The protagonist Peter's ex-girlfriend Sarah Marshall has a television show, "Crime Scene: Scene of the Crime" in the comedy "Forgetting Sarah Marshall." "Crime Scene" is an hilarious exaggeration of the overuse of puns and mind-bending catch phrases on crime scene shows. In the clip from the show that Peter ends up having to watch on his way to Hawaii, Detective Hunter Rush has a very unique answer to why there is an excessive amount of blood on the victim, "He was either stabbed in the aorta or it was his time of the month." Who says a little period humor can't lighten the mood at a crime scene? You can watch the clip here.
(Start watching from 3:10) The Canadian movie "Ginger Snaps" revolves around the high school experiences of two outcast sisters. In addition to dealing with sex, parents and the general pain of being 16, Bridgette and Ginger have to deal with another challenge: Ginger gets bitten by a wild animal and gradually transforms into a werewolf. As if this isn't enough to deal with, she gets her period. When Ginger realizes that she got her period for the first time (as they are trying to remove a dog's dead body) she says, "B, I just got the curse" to her sister who is 15 and also hasn't had her first period."Ew," Bridgette replies, apparently more grossed out by this news than the carcass in her hands. "Curse" fits nicely with the supernatural elements of the movie, but drawing a parallel between menstruation and becoming half animal probably doesn't send the best message out of context.
It's not surprising to see menstruation included in "Juno," a movie that revolves around a young woman's first sexual experience, childbirth and motherhood. In one of the scenes, Paulie and Juno end up being lab partners with a rather tense couple.
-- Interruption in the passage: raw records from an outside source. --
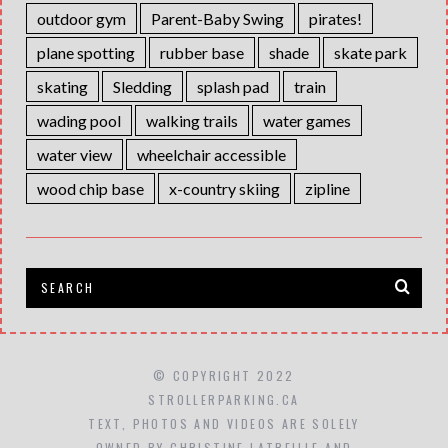
outdoor gym
Parent-Baby Swing
pirates!
plane spotting
rubber base
shade
skate park
skating
Sledding
splash pad
train
wading pool
walking trails
water games
water view
wheelchair accessible
wood chip base
x-country skiing
zipline
© COPYRIGHT 2022
STROLLERPARKING.CA
TEXT, PHOTOS AND VIDEOS ARE SOLELY
OWNED BY CHRISTINE LATREILLE AND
After the girl declares that she has a "menstrual migraine," they get into an argument with her boyfriend who says, "Call me when you get off the rag!" Seeing a teenager use such a dated term and Juno's expression when she hears it together make this one of Hollywood's unforgettable period euphemism moments. Watch it here.
In the recent romantic comedy "No Strings Attached," Emma and her roommates share a menstrual cycle and a "girl's night in" where there is no shortage of ice cream or cramps. Her friend (with benefits) Adam pays the apartment a visit and lends the women an understanding ear. "It's like a crime scene in my pants," says roommate Patrice as she lays on the floor. But Adam hasn't arrived at the party empty-handed; he brings a "period mix" for Emma that has songs such as "Red Red Wine," "Evenflow," and "Sunday Bloody Sunday."